The Metrics of Mediocrity: Why Mandated AI Usage is a Corporate Suicide Note

By turning AI into a performance metric, we aren't creating a smarter workforce—we're subsidizing a culture of "AI Theater."

[JPMorgan's move to track employee AI usage is more than a policy shift; it is the first major step toward a corporate future where the appearance of intelligence matters more than its actual application. We are witnessing the birth of the digital cargo cult.]

The Prevailing Narrative

The corporate world is in the midst of an AI-driven anxiety attack. The consensus among the C-suite is that "AI literacy" is the only thing standing between a company and irrelevance. The logic follows a familiar, industrial-era pattern: if a tool is valuable, then more of it is better. If the top-performing developers use AI, then forcing everyone to use AI will turn every developer into a top performer.
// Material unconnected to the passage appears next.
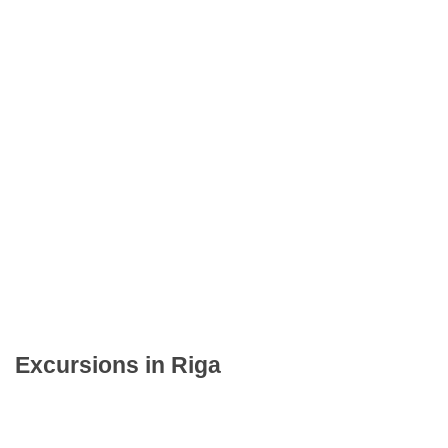
Excursions in Riga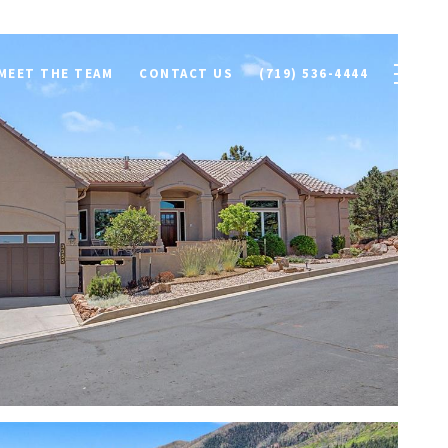
MEET THE TEAM
CONTACT US
(719) 536-4444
This has led to the rise of the "AI mandate." Large institutions are now integrating AI usage into quarterly reviews, tracking tokens per engineer, and measuring the "percentage of code generated by machine." The narrative is that these metrics provide transparency and accountability for the massive investments being made in licenses and infrastructure. It's framed as a proactive strategy to "upskill" the workforce and ensure the company remains on the cutting edge of the generative revolution.

Why They Are Wrong (or Missing the Point)

The fundamental error is the confusion of input with output. In the realm of intelligence, quantity is a poor proxy for quality. By mandating AI usage, corporations are incentivizing what I call "AI Theater." When an engineer knows they are being tracked on how much they use an AI assistant, they will use it for everything—even when it's the wrong tool for the job.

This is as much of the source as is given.